Dr Graham Griffiths is Honorary Research Fellow and Post-graduate Internal Examiner at City University London and is the author of Stravinsky’s Piano: Genesis of a Musical Language (Cambridge University Press, 2013). He studied musicology at Edinburgh University and music education at Gonville and Caius College, Cambridge, obtaining his doctorate - DPhil (Musicology) - at Christ Church, Oxford in 2008.

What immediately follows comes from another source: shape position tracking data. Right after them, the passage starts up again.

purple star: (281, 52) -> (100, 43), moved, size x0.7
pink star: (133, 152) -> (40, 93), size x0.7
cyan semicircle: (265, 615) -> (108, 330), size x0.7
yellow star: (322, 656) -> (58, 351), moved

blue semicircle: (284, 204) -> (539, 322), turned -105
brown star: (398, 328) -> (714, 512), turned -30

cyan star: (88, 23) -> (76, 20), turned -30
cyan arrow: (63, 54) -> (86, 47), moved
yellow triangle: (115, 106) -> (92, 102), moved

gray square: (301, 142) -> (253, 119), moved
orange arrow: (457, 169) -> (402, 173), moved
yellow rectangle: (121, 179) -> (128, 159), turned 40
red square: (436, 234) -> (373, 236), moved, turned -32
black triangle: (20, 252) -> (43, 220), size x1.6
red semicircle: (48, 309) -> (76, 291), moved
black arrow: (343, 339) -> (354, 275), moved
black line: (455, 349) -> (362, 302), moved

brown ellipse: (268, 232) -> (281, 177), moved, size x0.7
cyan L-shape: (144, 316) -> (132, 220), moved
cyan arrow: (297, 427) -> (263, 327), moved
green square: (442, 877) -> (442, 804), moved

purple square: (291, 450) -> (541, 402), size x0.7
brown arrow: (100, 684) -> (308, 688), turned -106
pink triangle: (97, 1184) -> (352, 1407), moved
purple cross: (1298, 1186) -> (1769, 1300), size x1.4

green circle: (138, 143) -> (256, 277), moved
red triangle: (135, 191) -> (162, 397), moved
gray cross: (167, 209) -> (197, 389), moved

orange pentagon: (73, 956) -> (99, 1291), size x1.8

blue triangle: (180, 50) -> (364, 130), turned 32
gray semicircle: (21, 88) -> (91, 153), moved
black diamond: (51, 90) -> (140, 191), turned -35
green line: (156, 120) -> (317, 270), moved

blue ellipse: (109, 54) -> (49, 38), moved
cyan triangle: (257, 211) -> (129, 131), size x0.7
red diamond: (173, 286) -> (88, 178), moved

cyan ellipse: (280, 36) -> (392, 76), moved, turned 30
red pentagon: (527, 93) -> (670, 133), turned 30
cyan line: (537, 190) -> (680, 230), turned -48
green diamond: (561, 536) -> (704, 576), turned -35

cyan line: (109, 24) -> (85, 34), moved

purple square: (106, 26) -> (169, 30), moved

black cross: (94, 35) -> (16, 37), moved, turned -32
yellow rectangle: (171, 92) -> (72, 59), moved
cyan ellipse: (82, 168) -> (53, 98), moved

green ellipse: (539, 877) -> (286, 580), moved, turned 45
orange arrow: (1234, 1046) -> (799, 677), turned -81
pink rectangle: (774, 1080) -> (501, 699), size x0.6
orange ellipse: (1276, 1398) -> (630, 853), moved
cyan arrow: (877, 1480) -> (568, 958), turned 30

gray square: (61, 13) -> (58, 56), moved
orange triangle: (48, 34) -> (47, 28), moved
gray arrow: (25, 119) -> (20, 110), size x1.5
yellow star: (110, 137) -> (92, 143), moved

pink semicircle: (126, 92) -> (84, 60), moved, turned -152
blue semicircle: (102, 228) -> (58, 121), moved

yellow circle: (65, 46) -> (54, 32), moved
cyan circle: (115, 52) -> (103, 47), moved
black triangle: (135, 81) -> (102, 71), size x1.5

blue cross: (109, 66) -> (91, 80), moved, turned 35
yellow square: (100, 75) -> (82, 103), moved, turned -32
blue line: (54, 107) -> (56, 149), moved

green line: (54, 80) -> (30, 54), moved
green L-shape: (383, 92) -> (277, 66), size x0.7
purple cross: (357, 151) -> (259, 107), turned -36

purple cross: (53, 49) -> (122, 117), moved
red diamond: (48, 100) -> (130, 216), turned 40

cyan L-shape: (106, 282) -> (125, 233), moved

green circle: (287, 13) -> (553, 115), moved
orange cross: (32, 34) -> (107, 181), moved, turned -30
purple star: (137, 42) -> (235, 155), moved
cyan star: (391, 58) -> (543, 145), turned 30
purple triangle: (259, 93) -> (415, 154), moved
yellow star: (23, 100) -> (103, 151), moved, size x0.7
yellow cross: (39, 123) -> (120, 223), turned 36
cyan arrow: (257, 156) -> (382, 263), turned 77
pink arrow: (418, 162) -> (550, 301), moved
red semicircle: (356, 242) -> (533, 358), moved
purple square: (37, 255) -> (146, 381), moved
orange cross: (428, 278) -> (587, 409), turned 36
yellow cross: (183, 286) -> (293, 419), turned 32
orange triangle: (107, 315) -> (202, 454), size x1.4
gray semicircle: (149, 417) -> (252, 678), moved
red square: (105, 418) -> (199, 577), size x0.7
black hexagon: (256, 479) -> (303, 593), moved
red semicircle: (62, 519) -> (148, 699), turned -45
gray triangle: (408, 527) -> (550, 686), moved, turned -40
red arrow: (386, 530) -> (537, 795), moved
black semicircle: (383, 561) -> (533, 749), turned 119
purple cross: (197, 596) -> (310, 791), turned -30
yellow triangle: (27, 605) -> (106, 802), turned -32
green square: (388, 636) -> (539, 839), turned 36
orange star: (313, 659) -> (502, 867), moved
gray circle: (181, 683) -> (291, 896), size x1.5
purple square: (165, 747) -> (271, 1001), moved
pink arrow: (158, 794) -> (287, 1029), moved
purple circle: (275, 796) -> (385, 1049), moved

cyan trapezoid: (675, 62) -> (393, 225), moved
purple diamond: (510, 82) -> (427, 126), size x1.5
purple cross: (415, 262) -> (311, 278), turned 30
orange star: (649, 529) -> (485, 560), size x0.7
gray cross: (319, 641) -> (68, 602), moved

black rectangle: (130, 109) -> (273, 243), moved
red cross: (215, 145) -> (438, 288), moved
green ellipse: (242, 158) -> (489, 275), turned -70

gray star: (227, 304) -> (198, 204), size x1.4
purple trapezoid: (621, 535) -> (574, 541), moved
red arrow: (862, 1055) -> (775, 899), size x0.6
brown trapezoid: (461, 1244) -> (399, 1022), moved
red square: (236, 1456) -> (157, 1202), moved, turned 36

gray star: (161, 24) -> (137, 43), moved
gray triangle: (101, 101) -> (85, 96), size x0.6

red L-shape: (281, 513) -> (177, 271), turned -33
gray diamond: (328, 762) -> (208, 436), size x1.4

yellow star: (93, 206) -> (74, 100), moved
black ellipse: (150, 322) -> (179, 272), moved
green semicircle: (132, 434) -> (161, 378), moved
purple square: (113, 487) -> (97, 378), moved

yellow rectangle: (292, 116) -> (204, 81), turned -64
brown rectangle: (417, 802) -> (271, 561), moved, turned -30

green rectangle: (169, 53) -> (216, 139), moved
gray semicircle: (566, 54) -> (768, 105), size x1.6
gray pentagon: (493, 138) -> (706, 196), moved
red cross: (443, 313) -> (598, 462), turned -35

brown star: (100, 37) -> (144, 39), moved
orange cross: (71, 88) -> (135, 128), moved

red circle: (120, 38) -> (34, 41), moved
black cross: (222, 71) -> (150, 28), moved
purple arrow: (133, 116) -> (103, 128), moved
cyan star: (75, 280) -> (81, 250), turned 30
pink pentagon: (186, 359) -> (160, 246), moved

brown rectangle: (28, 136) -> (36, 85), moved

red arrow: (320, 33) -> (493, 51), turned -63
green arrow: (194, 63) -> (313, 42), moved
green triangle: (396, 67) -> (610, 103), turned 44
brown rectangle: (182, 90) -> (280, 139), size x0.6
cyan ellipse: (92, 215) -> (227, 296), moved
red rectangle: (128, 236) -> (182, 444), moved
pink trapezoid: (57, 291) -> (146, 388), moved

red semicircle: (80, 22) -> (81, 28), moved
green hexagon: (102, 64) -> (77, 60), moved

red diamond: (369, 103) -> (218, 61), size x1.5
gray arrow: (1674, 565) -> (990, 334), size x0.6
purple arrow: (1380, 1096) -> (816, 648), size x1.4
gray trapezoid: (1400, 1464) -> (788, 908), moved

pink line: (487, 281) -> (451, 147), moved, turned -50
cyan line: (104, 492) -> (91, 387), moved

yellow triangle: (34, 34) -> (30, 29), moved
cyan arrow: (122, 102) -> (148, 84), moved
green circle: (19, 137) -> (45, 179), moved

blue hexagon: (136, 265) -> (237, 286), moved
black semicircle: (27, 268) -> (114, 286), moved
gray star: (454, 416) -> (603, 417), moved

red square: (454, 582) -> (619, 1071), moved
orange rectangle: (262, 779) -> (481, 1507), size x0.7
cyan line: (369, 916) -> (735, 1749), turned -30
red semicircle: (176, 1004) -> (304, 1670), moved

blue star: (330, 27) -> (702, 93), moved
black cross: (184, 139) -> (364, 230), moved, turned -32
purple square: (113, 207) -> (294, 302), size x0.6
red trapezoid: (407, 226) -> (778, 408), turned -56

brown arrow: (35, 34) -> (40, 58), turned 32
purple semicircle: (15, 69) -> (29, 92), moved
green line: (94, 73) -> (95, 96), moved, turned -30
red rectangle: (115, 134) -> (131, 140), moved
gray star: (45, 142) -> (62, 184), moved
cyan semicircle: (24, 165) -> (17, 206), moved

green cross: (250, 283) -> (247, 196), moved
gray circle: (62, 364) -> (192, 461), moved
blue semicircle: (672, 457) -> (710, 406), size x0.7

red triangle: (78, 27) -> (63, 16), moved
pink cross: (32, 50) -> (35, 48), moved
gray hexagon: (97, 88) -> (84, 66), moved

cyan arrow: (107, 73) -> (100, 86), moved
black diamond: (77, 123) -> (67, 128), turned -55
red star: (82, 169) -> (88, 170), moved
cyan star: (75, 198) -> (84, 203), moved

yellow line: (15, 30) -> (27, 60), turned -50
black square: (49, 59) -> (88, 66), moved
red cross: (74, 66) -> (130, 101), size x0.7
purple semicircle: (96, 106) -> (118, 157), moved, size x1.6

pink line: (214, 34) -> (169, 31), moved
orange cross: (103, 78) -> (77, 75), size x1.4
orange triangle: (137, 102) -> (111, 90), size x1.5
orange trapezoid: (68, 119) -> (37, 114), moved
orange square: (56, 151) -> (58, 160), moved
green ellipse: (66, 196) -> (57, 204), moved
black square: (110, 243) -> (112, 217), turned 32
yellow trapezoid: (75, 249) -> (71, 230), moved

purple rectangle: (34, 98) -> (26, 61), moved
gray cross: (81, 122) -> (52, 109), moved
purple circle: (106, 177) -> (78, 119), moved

Between 1989 and 1999, while living in Brazil, he gave over two hundred professional concerts as conductor and pianist; he founded and directed the contemporary music ensemble Grupo Novo Horizonte de Sao Paulo and the ‘period instrument’ choral/instrumental ensemble Camerata Novo Horizonte (specialised in the restoration and performance of eighteenth-century music composed in Latin America); he also guest-lectured at eleven Brazilian - and Danish - universities. Upon his return to the UK his article ‘Fingering as Compositional Process: Stravinsky's Piano Sonata Sketchbook Revisited' was published by British Postgraduate Musicology Online. Since then Griffiths has delivered courses at the universities of Bath (‘Stravinsky's Spain'), Bristol (‘Performance'), Canterbury Christ Church (‘Music Since 1900'), and Oxford (‘Stravinsky and the Twentieth Century'). His affiliation with City University London dates from 2010 (‘Stravinsky’; ‘Neoclassicism as Musical Progress’); he was appointed Lecturer in Musicology in 2013, Visiting Research Fellow in 2014 and Honorary Research Fellow in 2015.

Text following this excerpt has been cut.